Dataset entries
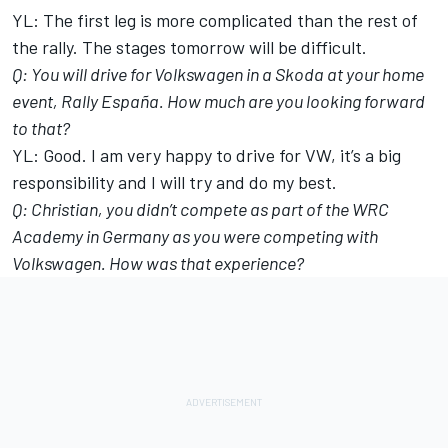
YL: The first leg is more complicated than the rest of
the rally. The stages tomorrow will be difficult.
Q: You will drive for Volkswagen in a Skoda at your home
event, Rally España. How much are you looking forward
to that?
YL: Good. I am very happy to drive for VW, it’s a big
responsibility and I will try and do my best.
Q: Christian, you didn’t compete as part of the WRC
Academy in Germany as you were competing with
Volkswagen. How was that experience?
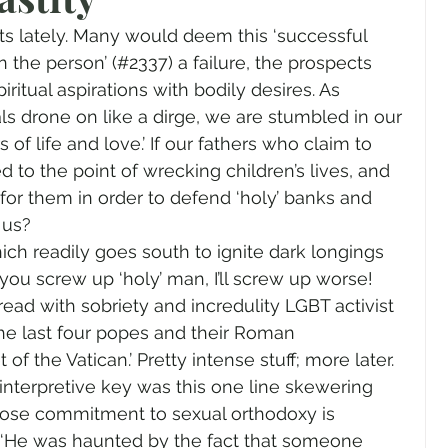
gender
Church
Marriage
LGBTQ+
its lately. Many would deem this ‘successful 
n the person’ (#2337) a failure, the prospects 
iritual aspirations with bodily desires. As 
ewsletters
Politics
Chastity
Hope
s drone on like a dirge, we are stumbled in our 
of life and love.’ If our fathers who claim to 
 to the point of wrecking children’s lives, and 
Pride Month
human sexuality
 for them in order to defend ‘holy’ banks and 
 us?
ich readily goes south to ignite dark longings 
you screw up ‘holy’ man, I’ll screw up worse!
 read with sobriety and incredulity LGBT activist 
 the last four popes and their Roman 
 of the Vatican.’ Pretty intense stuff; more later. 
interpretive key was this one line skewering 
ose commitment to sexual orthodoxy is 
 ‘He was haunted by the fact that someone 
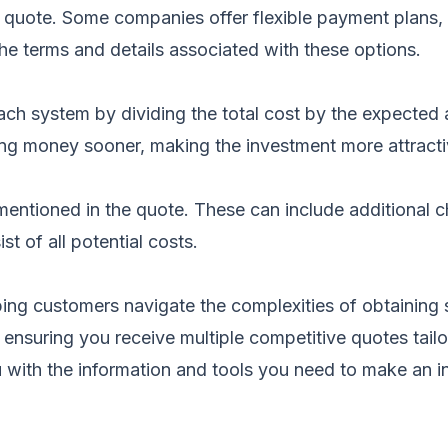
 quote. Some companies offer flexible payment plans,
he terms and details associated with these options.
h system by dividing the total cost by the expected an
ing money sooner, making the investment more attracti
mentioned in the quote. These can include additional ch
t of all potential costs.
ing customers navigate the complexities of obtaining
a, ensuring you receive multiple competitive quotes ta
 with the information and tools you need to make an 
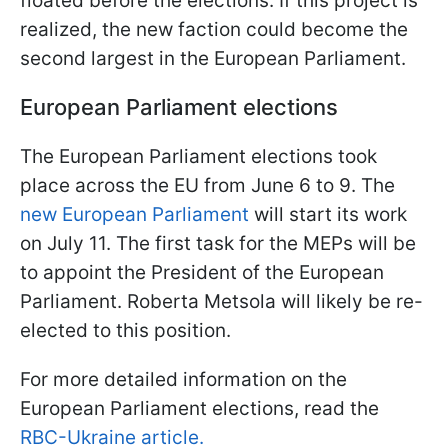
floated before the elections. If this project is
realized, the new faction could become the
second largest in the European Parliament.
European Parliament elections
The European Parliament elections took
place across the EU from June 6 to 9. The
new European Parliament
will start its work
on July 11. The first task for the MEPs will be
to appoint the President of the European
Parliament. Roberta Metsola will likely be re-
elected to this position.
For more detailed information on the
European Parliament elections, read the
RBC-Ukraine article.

...

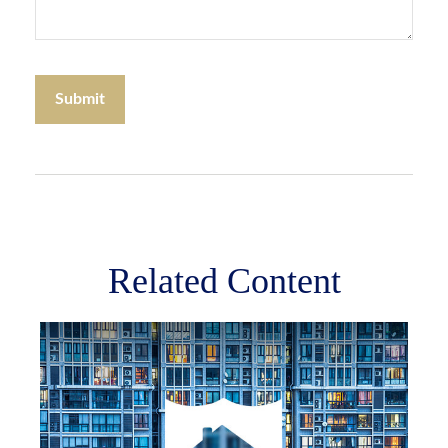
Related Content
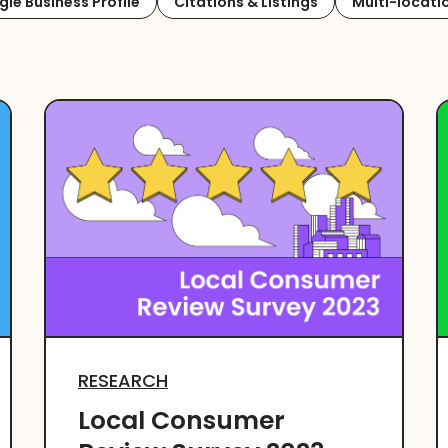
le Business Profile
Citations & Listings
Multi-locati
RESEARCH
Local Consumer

EXERCISE OBJECTIVE
The required answer is the exact run of lines above starting at the line with "will start its work" and ending at the line with "RBC-Ukraine article.", with both ends present.

EXERCISE ANSWER
will start its work
on July 11. The first task for the MEPs will be
to appoint the President of the European
Parliament. Roberta Metsola will likely be re-
elected to this position.
For more detailed information on the
European Parliament elections, read the
RBC-Ukraine article.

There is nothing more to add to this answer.